I get the below error:

Access to fetch at 'http://localhost:8501/v1/models/model:predict' from origin 'http://127.0.0.1:8887' has been blocked by CORS policy: Response to preflight request doesn't pass access control check: No 'Access-Control-Allow-Origin' header is present on the requested resource. If an opaque response serves your needs, set the request's mode to 'no-cors' to fetch the resource with CORS disabled.

Can anyone please help me?


Solution

  • You seem to have understood CORS slightly "backwards" -- the Access-Control-Allow-Origin and Access-Control-Allow-Methods headers are specified on HTTP responses, not requests. This obviously implies that it's the HTTP server that sets them, not the client.

    It would make for a terrible cross site security model if a script of arbitrary origin could effectively dictate to the HTTP server what kind of requests and from which origins the latter must accept.

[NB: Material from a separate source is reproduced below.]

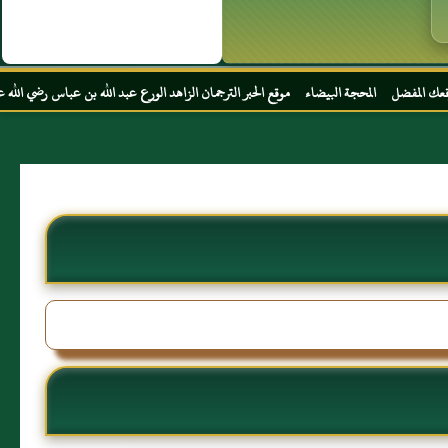
البيضاء موقع الحبر الترجمان الزاهد الورع عبد الله بن عباس رضي الله عنهما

    It's the HTTP service that ultimately controls access by specifying appropriate headers in the responses it serves, and the user agent validates the cross origin request where it refuses to proceed if the server didn't indicate it allows requests from the different origin the script was served from -- the response will be discarded and an error will be thrown.

    In short, you need to add the headers to the responses your REST service at localhost:8501 generates, instead of specifying them for requests your client side script creates where they don't do anything.